“Jadi ketidakpastian soal kapan pindah itu sebenarnya tidak mengganggu kinerja pemerintahan pusat saat ini,” tambahnya.
Hal senada juga dipertegas melalui putusan Mahkamah Konstitusi (MK) yang baru saja diputuskan pada Selasa (12/5/2026). Dalam sidang perkara Nomor 71/PUU-XXIV/2026 yang dipimpin Ketua MK Suhartoyo, MK resmi menolak permohonan uji materi terhadap Undang-Undang Nomor 3 Tahun 2022 tentang Ibu Kota Negara.

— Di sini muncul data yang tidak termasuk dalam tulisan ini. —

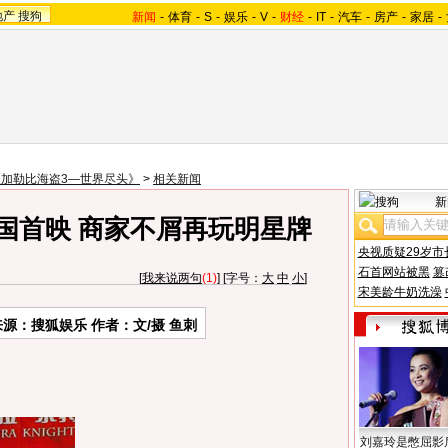
地产
搜狗
新闻
-
体育
-
S
-
娱乐
-
V
-
财经
-
IT
-
汽车
-
房产
-
家居
-
《加勒比海盗3—世界尽头》
>
相关新闻
新
国首映 商家不屑再玩明星牌
央视质疑29岁市
石首网站被黑
篡
[
我来说两句
(1)
] [字号：
大
中
小
]
宋美龄牛奶洗澡
来源：搜狐娱乐 作者：文/摄 鱼刺
刘嘉玲是憋屈影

Poin kunci dalam putusan tersebut menjelaskan bahwa status Jakarta masih sah dan berlaku sebagai Ibu Kota Negara Republik Indonesia, sampai saat Keputusan Presiden (Keppres) mengenai pemindahan secara resmi ditandatangani dan diundangkan.
Hakim Konstitusi, Adies Kadir, menjabarkan bahwa secara hukum, perpindahan ibu kota baru memiliki kekuatan hukum mengikat dan berlaku efektif apabila sudah ditetapkan lewat Keppres.

“Artinya, sah atau tidaknya pemindahan ibu kota ke IKN mutlak bergantung pada saat penetapan dan pemberlakuan Keputusan Presiden tersebut,” jelas Adies Kadir.
Dengan demikian, baik dari sisi legislatif maupun yudikatif, tongkat kendali dan penentu waktu pemindahan ibu kota kini berada sepenuhnya di tangan Presiden Prabowo Subianto.